2023-11-13 03:30:04
It is a fragment of hell bordered by fine sand. In West Point, a dizzying township planted in the south of Monrovia, Liberia, mountains of rotting waste spread a pestilential odor. In this rainy season, the 80,000 inhabitants move through muddy alleys. Here, we live in anticipation of a predicted engulfment, that of the coastline devoured a little more each day by the Atlantic. But rising water levels are not the only threat. Cholera, Ebola, tuberculosis, epidemics have consumed West Point several times. Those who survived must now face a new calamity: narcotics.

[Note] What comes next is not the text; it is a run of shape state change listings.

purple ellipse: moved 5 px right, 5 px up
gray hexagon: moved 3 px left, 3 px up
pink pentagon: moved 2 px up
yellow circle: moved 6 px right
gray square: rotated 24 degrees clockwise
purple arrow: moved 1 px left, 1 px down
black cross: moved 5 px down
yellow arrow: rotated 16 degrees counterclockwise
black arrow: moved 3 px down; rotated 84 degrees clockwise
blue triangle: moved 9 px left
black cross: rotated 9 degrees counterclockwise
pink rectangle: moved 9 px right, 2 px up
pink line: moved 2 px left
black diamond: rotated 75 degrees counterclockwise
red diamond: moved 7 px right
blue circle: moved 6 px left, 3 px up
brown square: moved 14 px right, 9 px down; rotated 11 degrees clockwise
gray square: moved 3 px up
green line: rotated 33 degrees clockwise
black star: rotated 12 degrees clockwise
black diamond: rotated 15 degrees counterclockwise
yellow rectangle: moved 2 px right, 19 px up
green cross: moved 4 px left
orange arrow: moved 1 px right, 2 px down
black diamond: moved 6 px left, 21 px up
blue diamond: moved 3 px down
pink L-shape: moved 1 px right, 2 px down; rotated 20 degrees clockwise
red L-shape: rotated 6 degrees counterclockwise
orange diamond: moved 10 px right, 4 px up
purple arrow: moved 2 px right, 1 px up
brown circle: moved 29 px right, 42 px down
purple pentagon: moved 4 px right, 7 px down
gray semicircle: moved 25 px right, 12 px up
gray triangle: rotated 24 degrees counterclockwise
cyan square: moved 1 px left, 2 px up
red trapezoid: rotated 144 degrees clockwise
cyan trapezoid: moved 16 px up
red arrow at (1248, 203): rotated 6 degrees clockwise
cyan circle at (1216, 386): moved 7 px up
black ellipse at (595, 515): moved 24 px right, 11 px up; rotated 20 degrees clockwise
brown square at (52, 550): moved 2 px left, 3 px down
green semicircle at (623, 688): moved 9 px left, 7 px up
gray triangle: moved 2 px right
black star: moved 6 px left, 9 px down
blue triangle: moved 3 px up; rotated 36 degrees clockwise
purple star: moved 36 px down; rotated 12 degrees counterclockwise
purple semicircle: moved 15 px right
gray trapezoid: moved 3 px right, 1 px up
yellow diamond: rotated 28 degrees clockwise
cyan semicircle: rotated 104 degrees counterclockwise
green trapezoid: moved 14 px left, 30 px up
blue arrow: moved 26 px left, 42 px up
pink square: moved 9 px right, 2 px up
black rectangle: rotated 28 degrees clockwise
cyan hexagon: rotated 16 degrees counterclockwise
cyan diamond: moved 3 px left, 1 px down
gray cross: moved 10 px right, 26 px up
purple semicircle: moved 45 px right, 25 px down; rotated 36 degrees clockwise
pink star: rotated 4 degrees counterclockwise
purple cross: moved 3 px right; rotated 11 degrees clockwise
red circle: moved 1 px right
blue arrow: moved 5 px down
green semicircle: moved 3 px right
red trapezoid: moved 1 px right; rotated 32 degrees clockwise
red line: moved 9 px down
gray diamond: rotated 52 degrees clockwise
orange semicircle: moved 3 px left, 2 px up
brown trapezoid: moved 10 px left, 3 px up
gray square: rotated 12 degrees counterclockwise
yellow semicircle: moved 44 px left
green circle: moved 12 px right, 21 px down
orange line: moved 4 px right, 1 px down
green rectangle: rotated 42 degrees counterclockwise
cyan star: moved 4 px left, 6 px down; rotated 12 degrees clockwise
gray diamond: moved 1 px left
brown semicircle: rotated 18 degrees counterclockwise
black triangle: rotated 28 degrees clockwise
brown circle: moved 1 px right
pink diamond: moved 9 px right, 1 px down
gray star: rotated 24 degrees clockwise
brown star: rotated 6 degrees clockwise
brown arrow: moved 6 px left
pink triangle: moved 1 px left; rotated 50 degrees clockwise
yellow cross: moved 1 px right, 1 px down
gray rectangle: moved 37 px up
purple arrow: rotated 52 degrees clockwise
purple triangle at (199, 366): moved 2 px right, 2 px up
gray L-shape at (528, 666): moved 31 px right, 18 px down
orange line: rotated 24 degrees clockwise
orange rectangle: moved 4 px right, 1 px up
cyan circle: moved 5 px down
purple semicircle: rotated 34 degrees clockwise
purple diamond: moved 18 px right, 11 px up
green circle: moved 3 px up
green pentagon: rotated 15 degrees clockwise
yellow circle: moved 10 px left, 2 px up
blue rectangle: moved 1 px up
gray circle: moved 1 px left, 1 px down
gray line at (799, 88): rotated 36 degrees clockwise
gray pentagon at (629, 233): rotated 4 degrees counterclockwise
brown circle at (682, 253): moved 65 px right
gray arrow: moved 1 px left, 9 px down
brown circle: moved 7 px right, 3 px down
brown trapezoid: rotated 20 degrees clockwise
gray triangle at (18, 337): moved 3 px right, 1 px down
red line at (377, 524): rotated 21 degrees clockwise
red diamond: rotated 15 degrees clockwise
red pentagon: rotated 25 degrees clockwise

In small groups, apathetic figures rush into a sheet metal barracks plunged into darkness, this October followingnoon. Inside, around thirty men smoke in the stifling heat. Abdu, who presents himself as the gang leader, reigns over this group of “zogos”, the nickname drug users give themselves. “It’s been smoking everything for a long time. Heroin, Italian white [cocaïne]marijuana »lists the thirty-year-old, who swears he has picked up. “But here, we are losing the little ones. They consume too much kush. It’s worrying “, he laments, pointing to a little boy curled up on the ground, eyes half-closed, smiling blissfully. Sold for 100 Liberian dollars (50 euro cents) per pellet, kush is spreading like wildfire in the country’s 10,000 ghettos. Appearing in 2018 in neighboring Sierra Leone, where it causes similar devastation, this substance related to marijuana has a very powerful addictive power.
“We need help!” », suddenly shouts Joseph Slero, known as “Rahu”, 30 years old, echoed in chorus by his comrades in the galley. The man with the tattooed arms is sweating profusely. Addicted for seven years, he knew cannabis before kush. “I tried to stop on my own, but I mightn’t. In withdrawal, I’m cold, I’m shaking, I have excruciating pain in my stomach. I want to stop. My girlfriend smokes too. She is pregnant. Our child will not be normal”he continues, fiddling with his bracelet on which shines a “Jesus loves the zogos”.
Joseph and the others carry a legacy of Liberia’s traumatic history. That of the civil wars, which ravaged the country between 1990 and 2003. At the time, thousands of children forcibly conscripted by warlords plunged into drugs. Opiates, alcohol, benzodiazepines… In the battalions, narcotics flow freely to “harden” the young troops once morest the enemy. Some are barely out of childhood. From these fourteen years of fratricidal struggles, Liberian society has emerged stunned – there have been at least 250,000 deaths – and sick of the addiction of its veterans.